- **TASK DETAILS**
Each entry must be given again exactly as it appears, with images excluded.

Collected data entries:
◇ ◇ ◇ ◇

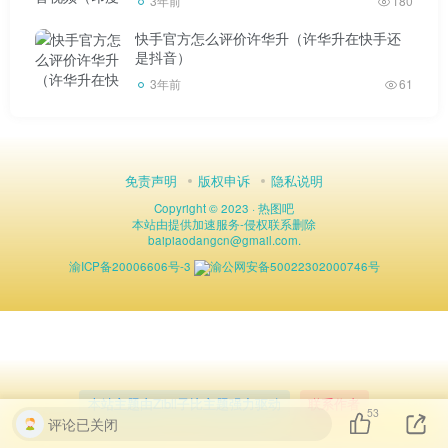
3年前
180
快手官方怎么评价许华升（许华升在快手还
是抖音）
3年前
61
免责声明
版权申诉
隐私说明
Copyright © 2023 ·
热图吧
本站由
提供加速服务
-
侵权联系删除
baipiaodangcn
@
gmail.com.
渝ICP备20006606号-3
渝公网安备50022302000746号
本站主题由Zibll子比主题强力驱动
联系作者
53
评论已关闭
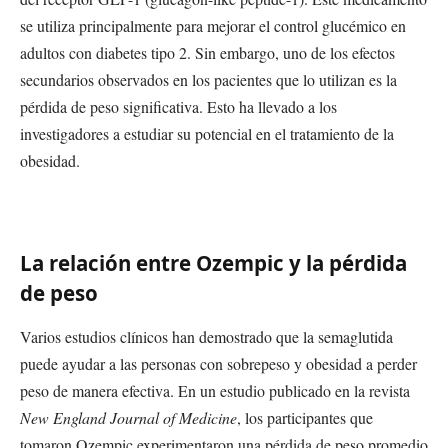
se utiliza principalmente para mejorar el control glucémico en
adultos con diabetes tipo 2. Sin embargo, uno de los efectos
secundarios observados en los pacientes que lo utilizan es la
pérdida de peso significativa. Esto ha llevado a los
investigadores a estudiar su potencial en el tratamiento de la
obesidad.
La relación entre Ozempic y la pérdida
de peso
Varios estudios clínicos han demostrado que la semaglutida
puede ayudar a las personas con sobrepeso y obesidad a perder
peso de manera efectiva. En un estudio publicado en la revista
New England Journal of Medicine
, los participantes que
tomaron Ozempic experimentaron una pérdida de peso promedio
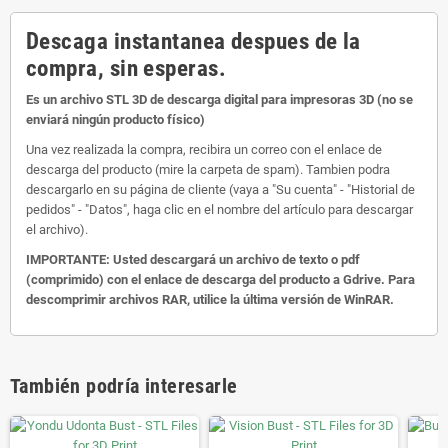
Descaga instantanea despues de la
compra, sin esperas.
Es un archivo STL 3D de descarga digital para impresoras 3D (no se
enviará ningún producto físico)
Una vez realizada la compra, recibira un correo con el enlace de
descarga del producto (mire la carpeta de spam). Tambien podra
descargarlo en su página de cliente (vaya a "Su cuenta" - "Historial de
pedidos" - "Datos", haga clic en el nombre del artículo para descargar
el archivo).
IMPORTANTE: Usted descargará un archivo de texto o pdf
(comprimido) con el enlace de descarga del producto a Gdrive. Para
descomprimir archivos RAR, utilice la última versión de WinRAR.
También podría interesarle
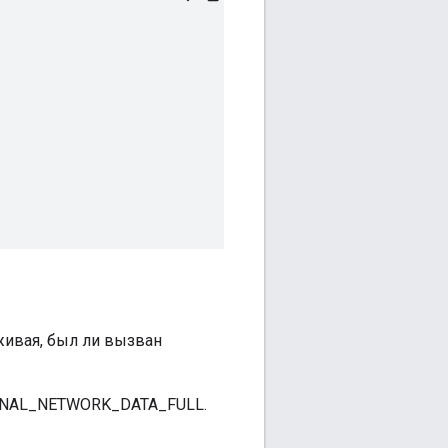
живая, был ли вызван
GNAL_NETWORK_DATA_FULL.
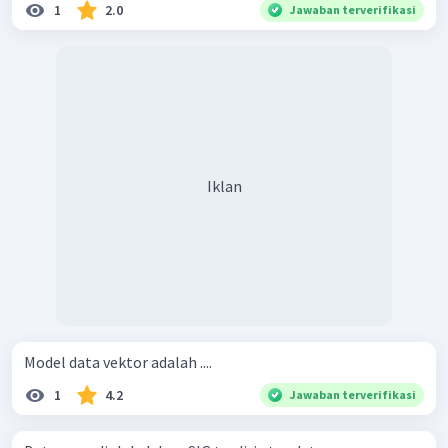
1
2.0
Jawaban terverifikasi
Iklan
Model data vektor adalah ....
1
4.2
Jawaban terverifikasi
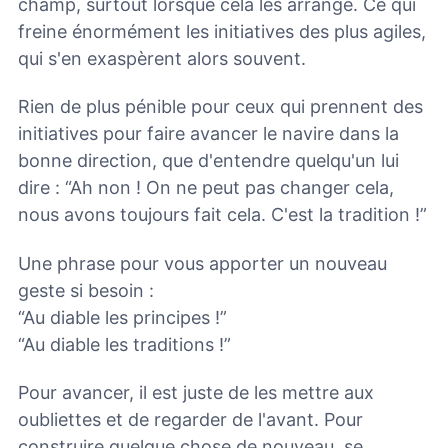
champ, surtout lorsque cela les arrange. Ce qui
freine énormément les initiatives des plus agiles,
qui s'en exaspèrent alors souvent.
Rien de plus pénible pour ceux qui prennent des
initiatives pour faire avancer le navire dans la
bonne direction, que d'entendre quelqu'un lui
dire : “Ah non ! On ne peut pas changer cela,
nous avons toujours fait cela. C'est la tradition !”
Une phrase pour vous apporter un nouveau
geste si besoin :
“Au diable les principes !”
“Au diable les traditions !”
Pour avancer, il est juste de les mettre aux
oubliettes et de regarder de l'avant. Pour
construire quelque chose de nouveau, se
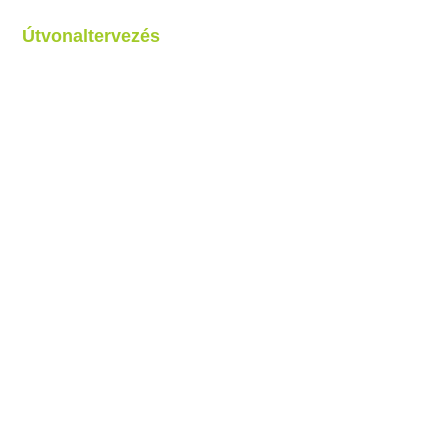
Útvonaltervezés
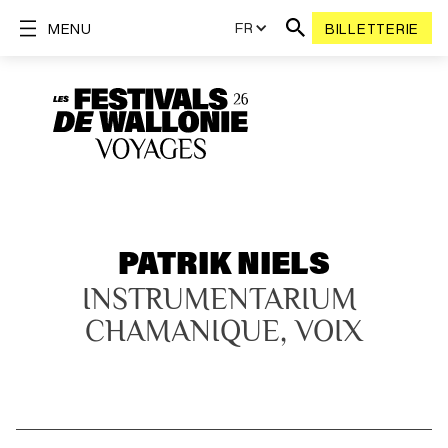
FR
MENU
BILLETTERIE
PATRIK NIELS
INSTRUMENTARIUM 
CHAMANIQUE, VOIX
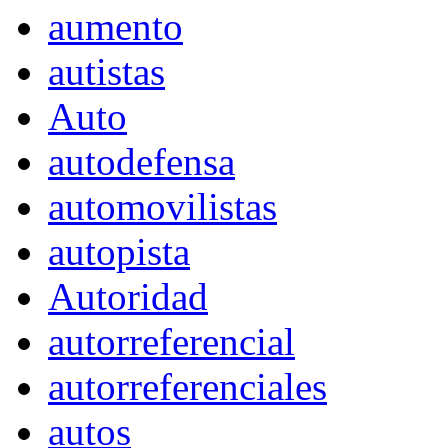
aumento
autistas
Auto
autodefensa
automovilistas
autopista
Autoridad
autorreferencial
autorreferenciales
autos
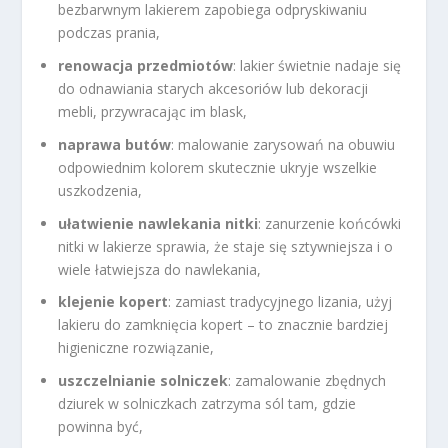
bezbarwnym lakierem zapobiega odpryskiwaniu
podczas prania,
renowacja przedmiotów
: lakier świetnie nadaje się
do odnawiania starych akcesoriów lub dekoracji
mebli, przywracając im blask,
naprawa butów
: malowanie zarysowań na obuwiu
odpowiednim kolorem skutecznie ukryje wszelkie
uszkodzenia,
ułatwienie nawlekania nitki
: zanurzenie końcówki
nitki w lakierze sprawia, że staje się sztywniejsza i o
wiele łatwiejsza do nawlekania,
klejenie kopert
: zamiast tradycyjnego lizania, użyj
lakieru do zamknięcia kopert – to znacznie bardziej
higieniczne rozwiązanie,
uszczelnianie solniczek
: zamalowanie zbędnych
dziurek w solniczkach zatrzyma sól tam, gdzie
powinna być,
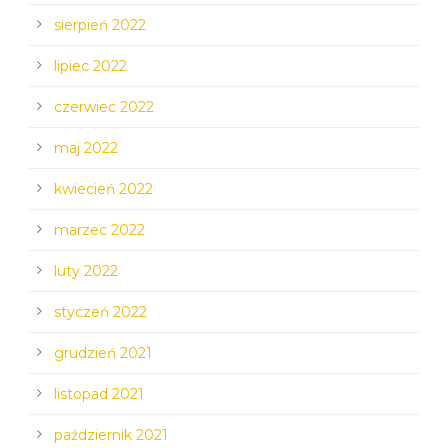
sierpień 2022
lipiec 2022
czerwiec 2022
maj 2022
kwiecień 2022
marzec 2022
luty 2022
styczeń 2022
grudzień 2021
listopad 2021
październik 2021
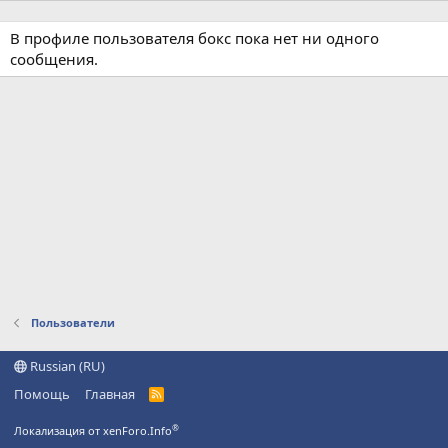
В профиле пользователя бокс пока нет ни одного
сообщения.
Пользователи
Russian (RU)
Помощь
Главная
R
S
S
®
Локализация от xenForo.Info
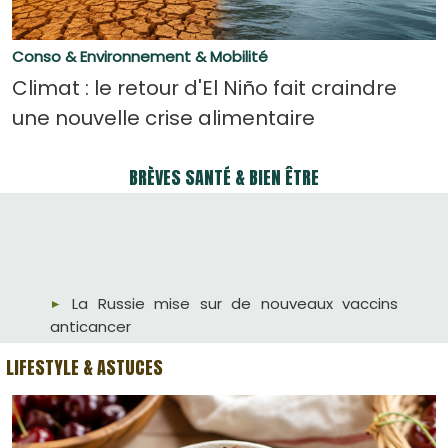
Conso & Environnement & Mobilité
Climat : le retour d'El Niño fait craindre
une nouvelle crise alimentaire
BRÈVES SANTÉ & BIEN ÊTRE
La Russie mise sur de nouveaux vaccins
anticancer
Pastèque marocaine : les rumeurs font
chuter les ventes
Challenges pimentés : des risques bien
LIFESTYLE & ASTUCES
réels
Microbes, chlore et mycoses : ce qui peut
vraiment se cacher dans l’eau des piscines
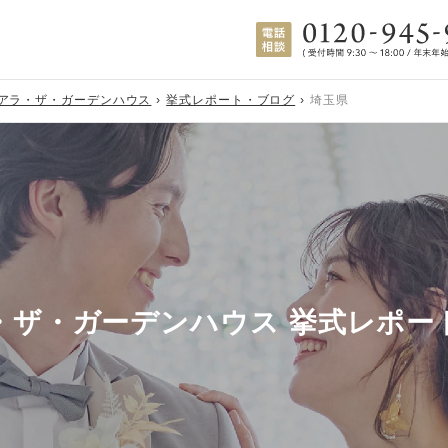
アラ・ザ・ガーデンハウス
挙式レポート・ブログ
埼玉県
・ザ・ガーデンハウス 挙式レポー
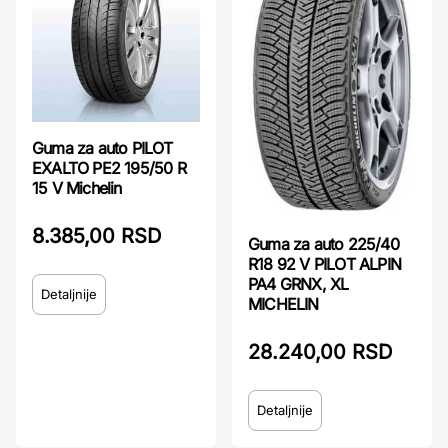
Guma za auto PILOT
EXALTO PE2 195/50 R
15 V Michelin
8.385,00 RSD
Guma za auto 225/40
R18 92 V PILOT ALPIN
PA4 GRNX, XL
Detaljnije
MICHELIN
28.240,00 RSD
Detaljnije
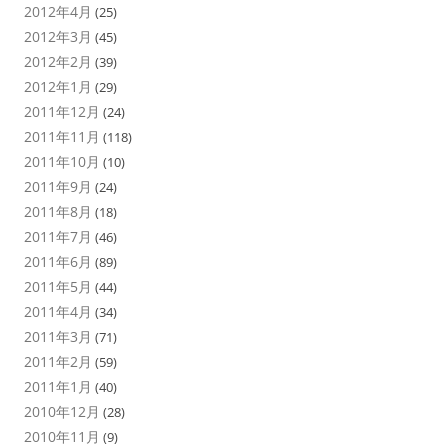
2012年4月
(25)
2012年3月
(45)
2012年2月
(39)
2012年1月
(29)
2011年12月
(24)
2011年11月
(118)
2011年10月
(10)
2011年9月
(24)
2011年8月
(18)
2011年7月
(46)
2011年6月
(89)
2011年5月
(44)
2011年4月
(34)
2011年3月
(71)
2011年2月
(59)
2011年1月
(40)
2010年12月
(28)
2010年11月
(9)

◇ ◇ ◇ ◇

- **TASK RESPONSE**
3年前
180
快手官方怎么评价许华升（许华升在快手还
是抖音）
3年前
61
免责声明
版权申诉
隐私说明
Copyright © 2023 ·
热图吧
本站由
提供加速服务
-
侵权联系删除
baipiaodangcn
@
gmail.com.
渝ICP备20006606号-3
渝公网安备50022302000746号
本站主题由Zibll子比主题强力驱动
联系作者
53
评论已关闭
se utiliza principalmente para mejorar el control glucémico en
adultos con diabetes tipo 2. Sin embargo, uno de los efectos
secundarios observados en los pacientes que lo utilizan es la
pérdida de peso significativa. Esto ha llevado a los
investigadores a estudiar su potencial en el tratamiento de la
obesidad.
La relación entre Ozempic y la pérdida
de peso
Varios estudios clínicos han demostrado que la semaglutida
puede ayudar a las personas con sobrepeso y obesidad a perder
peso de manera efectiva. En un estudio publicado en la revista
New England Journal of Medicine
, los participantes que
tomaron Ozempic experimentaron una pérdida de peso promedio
Descaga instantanea despues de la
compra, sin esperas.
Es un archivo STL 3D de descarga digital para impresoras 3D (no se
enviará ningún producto físico)
Una vez realizada la compra, recibira un correo con el enlace de
descarga del producto (mire la carpeta de spam). Tambien podra
descargarlo en su página de cliente (vaya a "Su cuenta" - "Historial de
pedidos" - "Datos", haga clic en el nombre del artículo para descargar
el archivo).
IMPORTANTE: Usted descargará un archivo de texto o pdf
(comprimido) con el enlace de descarga del producto a Gdrive. Para
descomprimir archivos RAR, utilice la última versión de WinRAR.
También podría interesarle
живая, был ли вызван
GNAL_NETWORK_DATA_FULL.
1
2.0
Jawaban terverifikasi
Iklan
Model data vektor adalah ....
1
4.2
Jawaban terverifikasi
champ, surtout lorsque cela les arrange. Ce qui
freine énormément les initiatives des plus agiles,
qui s'en exaspèrent alors souvent.
Rien de plus pénible pour ceux qui prennent des
initiatives pour faire avancer le navire dans la
bonne direction, que d'entendre quelqu'un lui
dire : “Ah non ! On ne peut pas changer cela,
nous avons toujours fait cela. C'est la tradition !”
Une phrase pour vous apporter un nouveau
geste si besoin :
“Au diable les principes !”
“Au diable les traditions !”
Pour avancer, il est juste de les mettre aux
oubliettes et de regarder de l'avant. Pour
construire quelque chose de nouveau, se
Útvonaltervezés
FR
MENU
BILLETTERIE
PATRIK NIELS
INSTRUMENTARIUM 
CHAMANIQUE, VOIX
aumento
autistas
Auto
autodefensa
automovilistas
autopista
Autoridad
autorreferencial
autorreferenciales
autos
bezbarwnym lakierem zapobiega odpryskiwaniu
podczas prania,
renowacja przedmiotów
: lakier świetnie nadaje się
do odnawiania starych akcesoriów lub dekoracji
mebli, przywracając im blask,
naprawa butów
: malowanie zarysowań na obuwiu
odpowiednim kolorem skutecznie ukryje wszelkie
uszkodzenia,
ułatwienie nawlekania nitki
: zanurzenie końcówki
nitki w lakierze sprawia, że staje się sztywniejsza i o
wiele łatwiejsza do nawlekania,
klejenie kopert
: zamiast tradycyjnego lizania, użyj
lakieru do zamknięcia kopert – to znacznie bardziej
higieniczne rozwiązanie,
uszczelnianie solniczek
: zamalowanie zbędnych
dziurek w solniczkach zatrzyma sól tam, gdzie
powinna być,
sierpień 2022
lipiec 2022
czerwiec 2022
maj 2022
kwiecień 2022
marzec 2022
luty 2022
styczeń 2022
grudzień 2021
listopad 2021
październik 2021
В профиле пользователя бокс пока нет ни одного
сообщения.
Пользователи
Russian (RU)
Помощь
Главная
R
S
S
®
Локализация от xenForo.Info
Conso & Environnement & Mobilité
Climat : le retour d'El Niño fait craindre
une nouvelle crise alimentaire
BRÈVES SANTÉ & BIEN ÊTRE
La Russie mise sur de nouveaux vaccins
anticancer
Pastèque marocaine : les rumeurs font
chuter les ventes
Challenges pimentés : des risques bien
LIFESTYLE & ASTUCES
réels
Microbes, chlore et mycoses : ce qui peut
vraiment se cacher dans l’eau des piscines
アラ・ザ・ガーデンハウス
挙式レポート・ブログ
埼玉県
・ザ・ガーデンハウス 挙式レポー
Guma za auto PILOT
EXALTO PE2 195/50 R
15 V Michelin
8.385,00 RSD
Guma za auto 225/40
R18 92 V PILOT ALPIN
PA4 GRNX, XL
Detaljnije
MICHELIN
28.240,00 RSD
Detaljnije
2012年4月
(25)
2012年3月
(45)
2012年2月
(39)
2012年1月
(29)
2011年12月
(24)
2011年11月
(118)
2011年10月
(10)
2011年9月
(24)
2011年8月
(18)
2011年7月
(46)
2011年6月
(89)
2011年5月
(44)
2011年4月
(34)
2011年3月
(71)
2011年2月
(59)
2011年1月
(40)
2010年12月
(28)
2010年11月
(9)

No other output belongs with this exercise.